Date Published: April 23, 2019
Publisher: Public Library of Science
Author(s): Justin Spiriti, Sundar Raman Subramanian, Rohith Palli, Maria Wu, Daniel M. Zuckerman, Emilio Gallicchio.
There is a vast gulf between the two primary strategies for simulating protein-ligand interactions. Docking methods significantly limit or eliminate protein flexibility to gain great speed at the price of uncontrolled inaccuracy, whereas fully flexible atomistic molecular dynamics simulations are expensive and often suffer from limited sampling. We have developed a flexible docking approach geared especially for highly flexible or poorly resolved targets based on mixed-resolution Monte Carlo (MRMC), which is intended to offer a balance among speed, protein flexibility, and sampling power. The binding region of the protein is treated with a standard atomistic force field, while the remainder of the protein is modeled at the residue level with a Gō model that permits protein flexibility while saving computational cost. Implicit solvation is used. Here we assess three facets of the MRMC approach with implications for other docking studies: (i) the role of receptor flexibility in cross-docking pose prediction; (ii) the use of non-equilibrium candidate Monte Carlo (NCMC) and (iii) the use of pose-clustering in scoring. We examine 61 co-crystallized ligands of estrogen receptor α, an important cancer target known for its flexibility. We also compare the performance of the MRMC approach with Autodock smina. Adding protein flexibility, not surprisingly, leads to significantly lower total energies and stronger interactions between protein and ligand, but notably we document the important role of backbone flexibility in the improvement. The improved backbone flexibility also leads to improved performance relative to smina. Somewhat unexpectedly, our implementation of NCMC leads to only modestly improved sampling of ligand poses. Overall, the addition of protein flexibility improves the performance of docking, as measured by energy-ranked poses, but we do not find significant improvements based on cluster information or the use of NCMC. We discuss possible improvements for the model including alternative coarse-grained force fields, improvements to the treatment of solvation, and adding additional types of NCMC moves.

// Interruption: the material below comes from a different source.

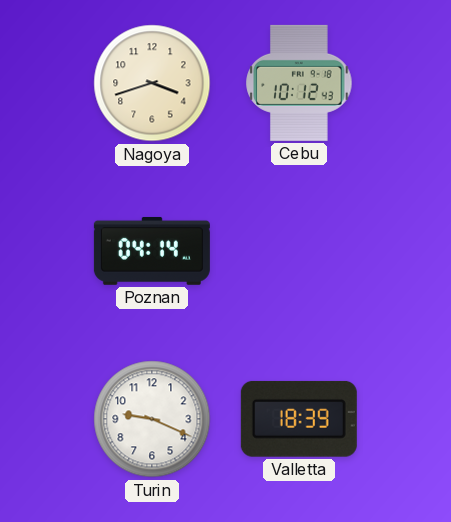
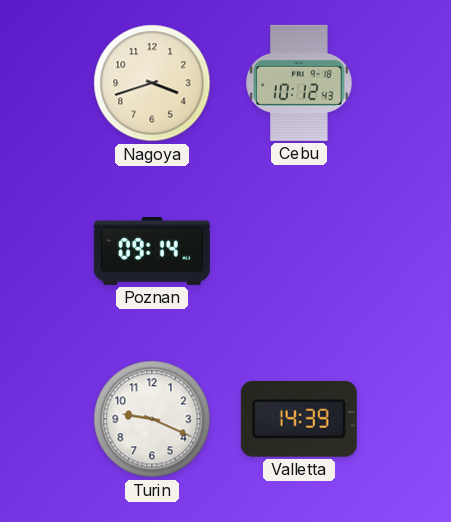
Poznan: 04:14 -> 09:14
Valletta: 18:39 -> 14:39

Computational structure-based drug design can play an important role in drug development, as exemplified in the development of inhibitors of HIV protease, which have a major impact on treatment for people living with HIV. [1, 2] Because of their potential to reduce the cost and time associated with drug development, a multitude of methods have been developed to screen potential drug candidates virtually and prioritize possible structures for synthesis. [3–6] Some of the most popular docking methods represent the potential energy due to the receptor using grids and optimize the ligand conformation with respect to this potential. These include DOCK, [7, 8] Autodock Vina,  and the related smina , Schrodinger Glide, [11–13] CDOCKER,  and others.  Once a grid is constructed, however, the protein conformation represented by that grid is fixed, which is a serious approximation, since a number of structural studies have shown that “hidden” protein conformations and protein flexibility play important roles in protein-ligand binding; methods that consider protein flexibility and multiple structures improve docking performance compared to those that make use of only one structure. [16–23]
In this paper, three separate tactics for improving protein-ligand docking were tested. These included a mixed-resolution potential in which most of the protein is treated using a coarse grained model while the region around the ligand was treated atomistically; a nonequilibrium Monte Carlo method, which is intended to improve sampling by systematically varying the coupling between protein and ligand; and the use of clustering to identify free energy basins corresponding to multiple binding poses, and scoring the poses based on this information. The docking results were evaluated by comparing the final structures to known crystal structures; the sampling was also evaluated by studying the relationship between acceptance rate and move size for NCMC moves. We found that allowing for full protein flexibility using the mixed-resolution potential significantly improved the docking results, and the use of NCMC produces a further modest improvement. However, clustering did not appear to offer any significant advantages over simply ranking the poses by protein-ligand interaction energy. Overall, we obtained a correct pose within 2 Å for about half the ligands, so there is significant room for improvement. Below, we discuss ways that several aspects of the approach could be improved. We note that systematic investigation of these different aspects of the docking problem is facilitated by having a highly flexible/adjustable Monte Carlo platform.
We used a highly adjustable mixed-resolution Monte Carlo (MRMC) platform to examine several aspects of docking protocols in a systematic way. Most importantly, we examined the effects of rigidifying both side chains and the protein backbone. The detrimental results are not completely surprising, but the systematic comparison underscores the importance of backbone flexibility, which is absent from almost all grid-based docking studies. We further examined the sampling improvement afforded by non-equilibrium candidate Monte Carlo, finding only modest improvement in our implementation. Our test case was the flexible ligand binding domain of the estrogen receptor alpha, which is an important cancer target and also a model for other nuclear hormone receptors.